Book Review: Insider Threats
Insider Threats. Edited by Matthew Bunn and Scott D. Sagan. Cornell University Press; cornellpress.cornell.edu; 216 pages; $89.95.
A collection of essays and case studies that originated in two workshops sponsored by the Global Nuclear Future Project of the American Academy of Arts and Sciences in 2011 and 2014, Insider Threats focuses on protecting the nuclear industry—but its lessons apply across many sectors.

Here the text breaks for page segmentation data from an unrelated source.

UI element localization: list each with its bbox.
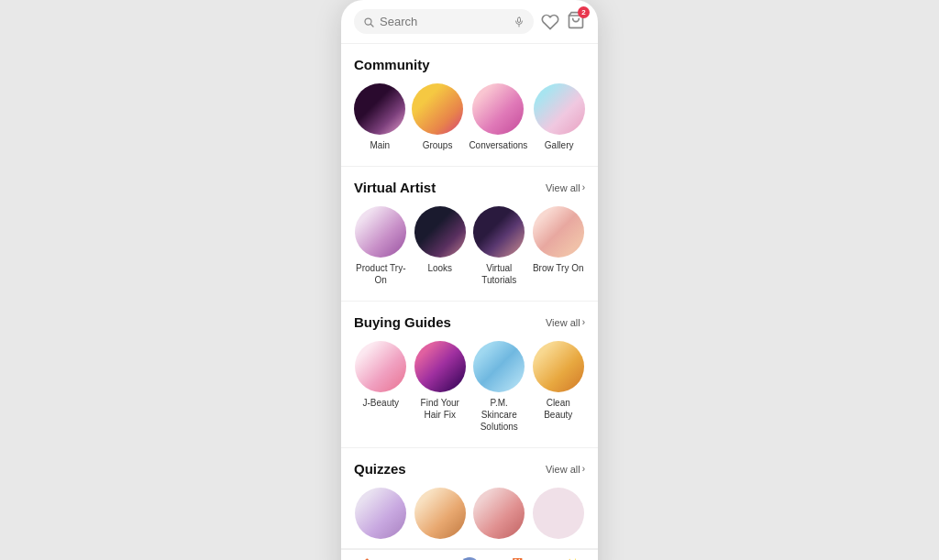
- buying-guides-item-clean-beauty[interactable]: Clean Beauty: [532, 341, 586, 433]
- quizzes-header: Quizzes View all ›: [354, 461, 585, 477]
- community-grid: Main Groups Conversations Gallery: [354, 83, 585, 151]
- product-tryon-label: Product Try-On: [354, 262, 408, 286]
- virtual-artist-item-brow-tryon[interactable]: Brow Try On: [532, 206, 586, 286]
- chevron-right-icon: ›: [582, 464, 585, 474]
- quizzes-view-all[interactable]: View all ›: [546, 464, 585, 475]
- community-section: Community Main Groups Conversations Gal: [341, 44, 598, 167]
- quiz4-img: [533, 488, 584, 539]
- brow-tryon-label: Brow Try On: [533, 262, 584, 274]
- buying-guides-view-all[interactable]: View all ›: [546, 317, 585, 328]
- looks-label: Looks: [427, 262, 452, 274]
- community-item-groups[interactable]: Groups: [412, 83, 464, 151]
- community-main-img: [354, 83, 405, 135]
- brow-tryon-img: [533, 206, 584, 258]
- heart-icon[interactable]: [541, 13, 559, 31]
- hair-fix-label: Find Your Hair Fix: [414, 397, 468, 421]
- community-item-main[interactable]: Main: [354, 83, 406, 151]
- skincare-img: [473, 341, 525, 392]
- buying-guides-item-skincare[interactable]: P.M. Skincare Solutions: [472, 341, 526, 433]
- mic-icon[interactable]: [514, 16, 525, 27]
- community-item-gallery[interactable]: Gallery: [533, 83, 585, 151]
- community-groups-img: [412, 83, 463, 135]
- quizzes-item-3[interactable]: [472, 488, 526, 539]
- buying-guides-header: Buying Guides View all ›: [354, 314, 585, 330]
- virtual-tutorials-img: [473, 206, 525, 258]
- buying-guides-item-jbeauty[interactable]: J-Beauty: [354, 341, 408, 433]
- phone-frame: 2 Community Main Groups Conversations: [341, 0, 598, 560]
- community-item-conversations[interactable]: Conversations: [469, 83, 527, 151]
- clean-beauty-img: [533, 341, 584, 392]
- scroll-content[interactable]: Community Main Groups Conversations Gal: [341, 44, 598, 549]
- community-section-header: Community: [354, 57, 585, 72]
- buying-guides-item-hair-fix[interactable]: Find Your Hair Fix: [414, 341, 468, 433]
- community-conversations-img: [472, 83, 524, 135]
- product-tryon-img: [355, 206, 406, 258]
- hair-fix-img: [414, 341, 466, 392]
- virtual-artist-grid: Product Try-On Looks Virtual Tutorials B…: [354, 206, 585, 286]
- buying-guides-grid: J-Beauty Find Your Hair Fix P.M. Skincar…: [354, 341, 585, 433]
- community-groups-label: Groups: [423, 139, 453, 151]
- bottom-nav: 🏠 Home 🛍 Shop A Andrew 🏪 Stores ✨ Inspir…: [341, 549, 598, 560]
- quiz2-img: [414, 488, 466, 539]
- jbeauty-label: J-Beauty: [363, 397, 399, 409]
- community-title: Community: [354, 57, 430, 72]
- quizzes-title: Quizzes: [354, 461, 406, 477]
- virtual-artist-item-product-tryon[interactable]: Product Try-On: [354, 206, 408, 286]
- svg-line-1: [370, 24, 373, 27]
- quizzes-item-1[interactable]: [354, 488, 408, 539]
- community-main-label: Main: [370, 139, 391, 151]
- search-icon: [363, 16, 374, 27]
- clean-beauty-label: Clean Beauty: [532, 397, 586, 421]
- quiz1-img: [355, 488, 406, 539]
- buying-guides-section: Buying Guides View all › J-Beauty Find Y…: [341, 302, 598, 448]
- chevron-right-icon: ›: [582, 317, 585, 327]
- quizzes-item-4: [532, 488, 586, 539]
- quiz3-img: [473, 488, 525, 539]
- search-bar: 2: [341, 0, 598, 44]
- buying-guides-title: Buying Guides: [354, 314, 451, 330]
- svg-rect-2: [518, 17, 521, 23]
- cart-badge: 2: [578, 6, 590, 18]
- search-input[interactable]: [380, 15, 508, 28]
- community-gallery-label: Gallery: [545, 139, 574, 151]
- community-conversations-label: Conversations: [469, 139, 527, 151]
- jbeauty-img: [355, 341, 406, 392]
- virtual-artist-item-virtual-tutorials[interactable]: Virtual Tutorials: [472, 206, 526, 286]
- virtual-artist-header: Virtual Artist View all ›: [354, 180, 585, 195]
- virtual-artist-section: Virtual Artist View all › Product Try-On…: [341, 167, 598, 302]
- virtual-tutorials-label: Virtual Tutorials: [472, 262, 526, 286]
- skincare-label: P.M. Skincare Solutions: [472, 397, 526, 433]
- quizzes-section: Quizzes View all ›: [341, 448, 598, 549]
- search-input-wrap[interactable]: [354, 9, 534, 34]
- virtual-artist-item-looks[interactable]: Looks: [414, 206, 468, 286]
- cart-wrap[interactable]: 2: [567, 11, 585, 33]
- virtual-artist-title: Virtual Artist: [354, 180, 436, 195]
- quizzes-item-2[interactable]: [414, 488, 468, 539]
- virtual-artist-view-all[interactable]: View all ›: [546, 182, 585, 193]
- community-gallery-img: [534, 83, 585, 135]
- chevron-right-icon: ›: [582, 182, 585, 192]
- quizzes-grid: [354, 488, 585, 539]
- looks-img: [414, 206, 466, 258]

The case studies are fascinating. A chapter devoted to the Fort Hood terrorist attack shows how changes in mission and procedures allowed information about the perpetrator to slip through the cracks. Instead of capturing warning signals, the systems scattered them.
Similar lessons were learned from the post–9/11 anthrax attacks in the United States. The author says that the suspect gained access to anthrax through “a complicated mix of evolving regulations, organizational culture, red flags ignored, and happenstance.”
A real strength of this book is its root-cause analysis approach. Blame is rarely laid at the feet of incompetent people, but assigned to other factors like the unintended consequences of organizational design and known psychological tendencies.
The last chapter brings together all the lessons learned and cites 10 worst practices. For example, number seven is: “forget that insiders may know about security measures and how to work around them.” This chapter will be the most valuable to security practitioners because it offers a roadmap towards building an insider threat mitigation plan.
Insider Threats is well-written, even literary. Its chief lesson: organizations are rarely designed to catch the insider, and much work needs to be done to protect them.
Reviewer: Ross Johnson, CPP, is the senior manager of security and contingency planning for Capital Power, and infrastructure advisor for Awz Ventures. He previously worked as the security supervisor for an offshore oil drilling company in the Gulf of Mexico and overseas. Johnson is the author of Antiterrorism and Threat Response: Planning and Implementation.